Soak your feet in a warm-water footbath spiked with half an ounce arnica tincture. The improved blood flow almost instantly results in less pain.
To make a stimulating massage oil to soothe foot pain, combine 3 drops clove oil with 3 tablespoons sesame oil. Mix the ingredients well and massage the oils into your aching feet. Another tried-and-true foot-rub recipe calls for 3 drops lavender oil, 1 drop camomile oil and 1 drop geranium oil mixed into 2 teaspoons olive oil.
4. Give Your Feet a Workout
Scatter a few pencils on the floor, and pick them up with your toes. This little exercise helps relieve foot ache. Wrap a thick rubber band around all the toes on one foot. Spread your toes and hold the stretch for five seconds. Repeat ten times to relieve shoe-bound feet.
5. Soothe Heel Pain
Heel pain, especially in the morning, may signal plantar fasciitis, an inflammation of the tough band of tissue that connects your heel bone to the base of your toes. To get relief, stretch the Achilles tendon. Stand about three feet from a wall. Place your hands on the wall, and move your right leg forward, knee bent. Keep your left leg straight, with your heel on the floor. You should feel a gentle stretch in your heel and foot arch. Hold for 10 seconds, then switch sides and repeat.

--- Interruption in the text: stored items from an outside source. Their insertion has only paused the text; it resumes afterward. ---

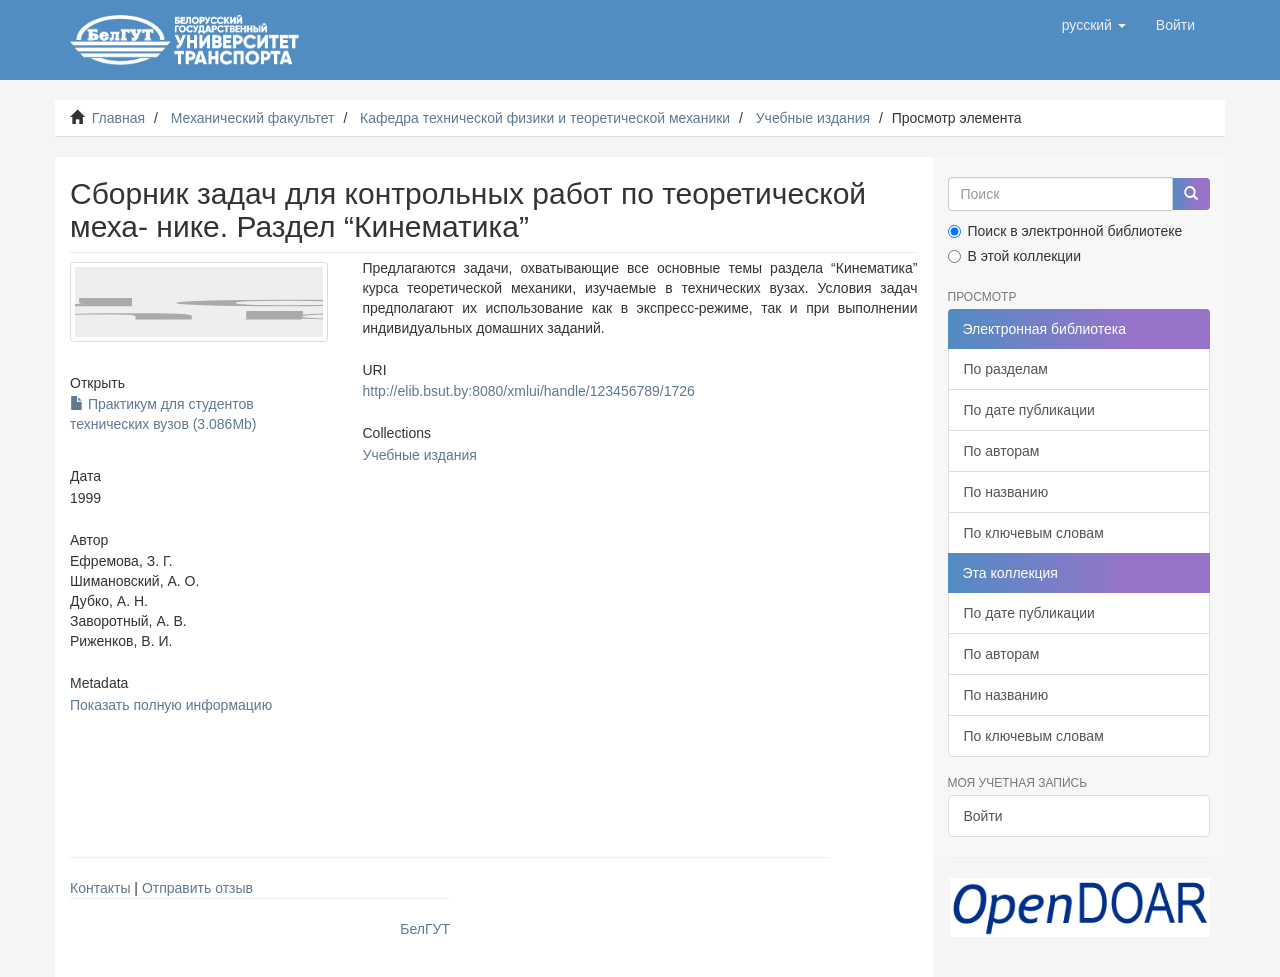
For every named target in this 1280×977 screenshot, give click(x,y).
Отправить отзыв (197, 888)
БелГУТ (425, 929)
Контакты (100, 888)
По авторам (1002, 451)
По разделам (1006, 369)
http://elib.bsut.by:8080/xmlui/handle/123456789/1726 (528, 391)
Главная (118, 118)
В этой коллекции (1014, 256)
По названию (1006, 492)
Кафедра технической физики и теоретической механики (545, 118)
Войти (983, 816)
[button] (1094, 25)
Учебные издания (813, 118)
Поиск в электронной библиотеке (1065, 231)
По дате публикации (1029, 410)
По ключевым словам (1034, 533)
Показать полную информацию (171, 705)
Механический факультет (253, 118)
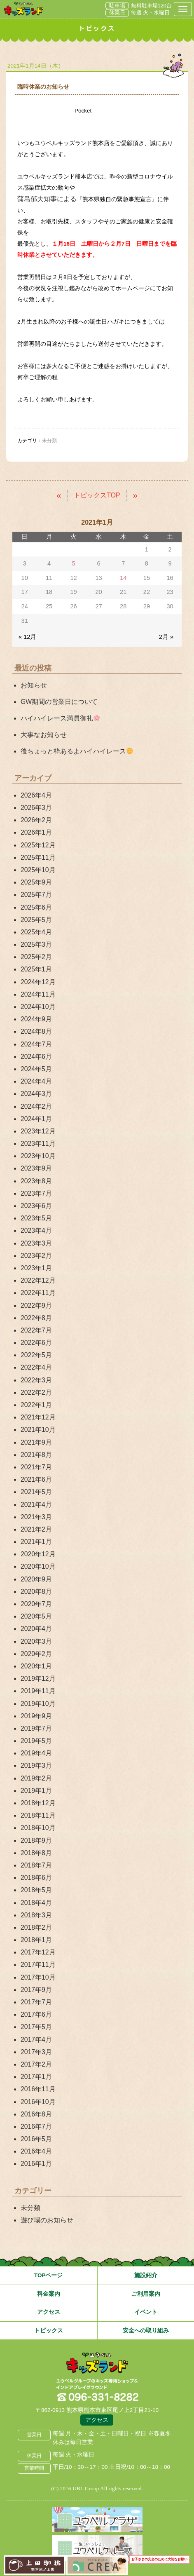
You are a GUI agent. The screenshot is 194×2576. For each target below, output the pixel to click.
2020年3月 (36, 1641)
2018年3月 (36, 1915)
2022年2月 (36, 1392)
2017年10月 (38, 1977)
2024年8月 (36, 1031)
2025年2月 (36, 956)
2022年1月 (36, 1404)
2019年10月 (38, 1703)
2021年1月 (36, 1541)
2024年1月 (36, 1118)
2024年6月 (36, 1056)
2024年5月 (36, 1068)
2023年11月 (38, 1143)
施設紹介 (145, 2275)
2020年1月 (36, 1666)
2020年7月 (36, 1603)
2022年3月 (36, 1380)
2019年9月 (36, 1716)
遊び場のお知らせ (47, 2220)
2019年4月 (36, 1753)
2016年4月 (36, 2151)
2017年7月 (36, 2002)
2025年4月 (36, 932)
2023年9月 (36, 1168)
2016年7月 (36, 2126)
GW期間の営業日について (59, 701)
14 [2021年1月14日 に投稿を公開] (123, 578)
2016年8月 (36, 2114)
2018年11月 (38, 1815)
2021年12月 (38, 1417)
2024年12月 (38, 981)
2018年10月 (38, 1827)
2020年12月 (38, 1554)
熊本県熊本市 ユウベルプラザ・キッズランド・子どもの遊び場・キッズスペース (23, 9)
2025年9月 (36, 882)
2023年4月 (36, 1230)
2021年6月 (36, 1479)
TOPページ (48, 2275)
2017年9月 (36, 1989)
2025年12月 (38, 845)
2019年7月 (36, 1728)
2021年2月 (36, 1529)
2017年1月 (36, 2076)
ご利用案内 (145, 2294)
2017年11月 (38, 1964)
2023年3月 (36, 1243)
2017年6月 (36, 2014)
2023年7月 (36, 1193)
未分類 (30, 2207)
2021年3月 (36, 1516)
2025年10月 (38, 869)
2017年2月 (36, 2064)
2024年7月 (36, 1044)
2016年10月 (38, 2101)
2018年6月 (36, 1877)
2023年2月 (36, 1255)
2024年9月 (36, 1019)
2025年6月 (36, 907)
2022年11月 (38, 1292)
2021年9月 (36, 1442)
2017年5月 (36, 2026)
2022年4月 (36, 1367)
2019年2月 (36, 1778)
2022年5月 (36, 1354)
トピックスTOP (97, 495)
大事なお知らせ (44, 734)
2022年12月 (38, 1280)
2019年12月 (38, 1678)
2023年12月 (38, 1131)
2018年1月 (36, 1939)
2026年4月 (36, 795)
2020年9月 (36, 1579)
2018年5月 (36, 1889)
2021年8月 (36, 1454)
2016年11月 (38, 2089)
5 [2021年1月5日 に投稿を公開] (73, 563)
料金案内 (48, 2294)
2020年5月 (36, 1616)
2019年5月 (36, 1740)
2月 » (166, 636)
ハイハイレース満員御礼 (60, 718)
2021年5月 (36, 1491)
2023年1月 (36, 1268)
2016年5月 (36, 2138)
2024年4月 (36, 1081)
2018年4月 (36, 1902)
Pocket (83, 111)
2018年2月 (36, 1927)
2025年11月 (38, 857)
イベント (145, 2312)
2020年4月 (36, 1628)
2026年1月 (36, 832)
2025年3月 (36, 944)
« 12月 (27, 636)
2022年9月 (36, 1305)
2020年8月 (36, 1591)
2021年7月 (36, 1467)
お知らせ (34, 685)
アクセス (48, 2312)
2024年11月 (38, 994)
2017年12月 (38, 1952)
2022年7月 (36, 1330)
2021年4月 (36, 1504)
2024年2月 (36, 1106)
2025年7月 (36, 894)
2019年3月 (36, 1765)
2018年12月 (38, 1802)
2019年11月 (38, 1690)
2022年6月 (36, 1342)
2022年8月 (36, 1317)
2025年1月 (36, 969)
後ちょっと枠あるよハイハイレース (77, 751)
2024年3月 (36, 1093)
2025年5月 (36, 919)
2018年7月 (36, 1865)
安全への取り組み (146, 2330)
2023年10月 (38, 1155)
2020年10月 (38, 1566)
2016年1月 (36, 2163)
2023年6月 (36, 1205)
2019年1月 (36, 1790)
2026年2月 (36, 819)
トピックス (48, 2330)
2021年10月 (38, 1429)
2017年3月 (36, 2051)
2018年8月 (36, 1852)
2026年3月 (36, 807)
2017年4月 (36, 2039)
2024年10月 (38, 1006)
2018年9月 (36, 1840)
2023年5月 (36, 1218)
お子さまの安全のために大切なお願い (159, 2560)
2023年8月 (36, 1181)
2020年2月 (36, 1653)
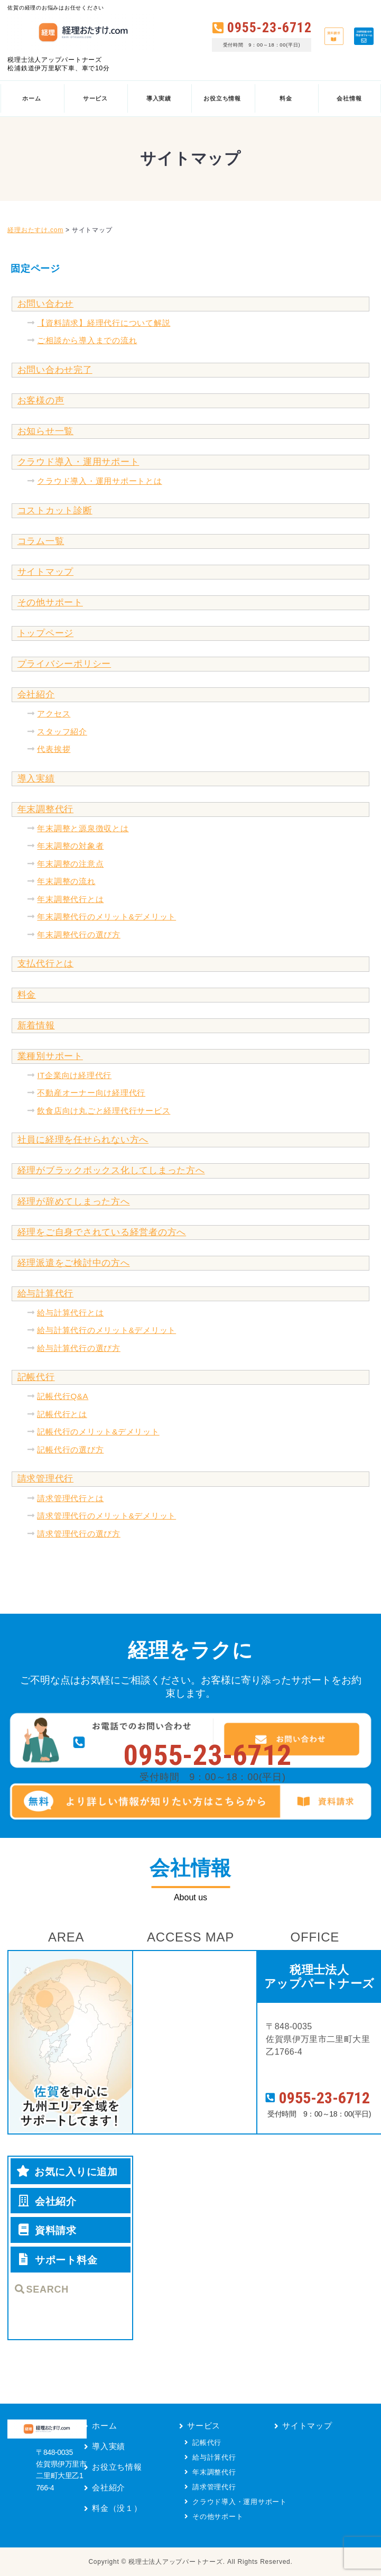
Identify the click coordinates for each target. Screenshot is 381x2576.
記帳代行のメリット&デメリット (98, 1431)
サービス (203, 2425)
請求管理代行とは (70, 1498)
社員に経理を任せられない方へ (83, 1140)
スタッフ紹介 (62, 731)
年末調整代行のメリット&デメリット (106, 916)
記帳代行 (36, 1377)
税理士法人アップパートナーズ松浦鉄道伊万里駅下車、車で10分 (58, 64)
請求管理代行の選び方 (78, 1533)
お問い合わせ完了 (54, 370)
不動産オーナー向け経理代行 (91, 1092)
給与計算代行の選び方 (78, 1348)
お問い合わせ (45, 304)
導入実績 (36, 779)
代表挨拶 (53, 748)
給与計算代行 (45, 1294)
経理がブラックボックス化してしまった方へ (111, 1170)
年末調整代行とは (70, 899)
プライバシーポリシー (64, 664)
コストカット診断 (54, 510)
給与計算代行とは (70, 1312)
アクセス (53, 713)
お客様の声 (40, 400)
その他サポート (50, 602)
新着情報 (36, 1025)
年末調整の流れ (66, 881)
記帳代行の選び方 (70, 1449)
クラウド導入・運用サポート (78, 462)
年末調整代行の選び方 (78, 934)
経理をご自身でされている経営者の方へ (102, 1232)
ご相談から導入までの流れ (87, 340)
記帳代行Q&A (62, 1396)
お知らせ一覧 (45, 431)
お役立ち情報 (117, 2466)
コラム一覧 (40, 541)
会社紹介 (36, 694)
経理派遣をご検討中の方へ (73, 1263)
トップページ (45, 633)
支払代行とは (45, 964)
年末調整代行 (45, 809)
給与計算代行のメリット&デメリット (106, 1330)
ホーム (104, 2425)
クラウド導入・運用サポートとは (99, 480)
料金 (26, 995)
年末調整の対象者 (70, 845)
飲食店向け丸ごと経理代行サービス (103, 1110)
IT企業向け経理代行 (74, 1075)
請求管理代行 (45, 1479)
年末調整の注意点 (70, 863)
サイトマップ (45, 572)
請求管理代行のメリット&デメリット (106, 1515)
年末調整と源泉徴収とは (82, 828)
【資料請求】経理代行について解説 (103, 322)
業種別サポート (50, 1056)
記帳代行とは (62, 1414)
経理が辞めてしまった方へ (73, 1202)
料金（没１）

Another way to prevent skin from toughening up is by soaking your feet in a bowl of warm water once a week. Afterwards, apply a moisturising lotion.
Also, choose shoes that fit well. You should have a thumb’s width between your longest toe and the end of the shoe. Shoes should be wide enough so that your toes and the balls of your feet aren’t cramped from side to side. But if shoes are too roomy, your feet will slide around and rub against the sides.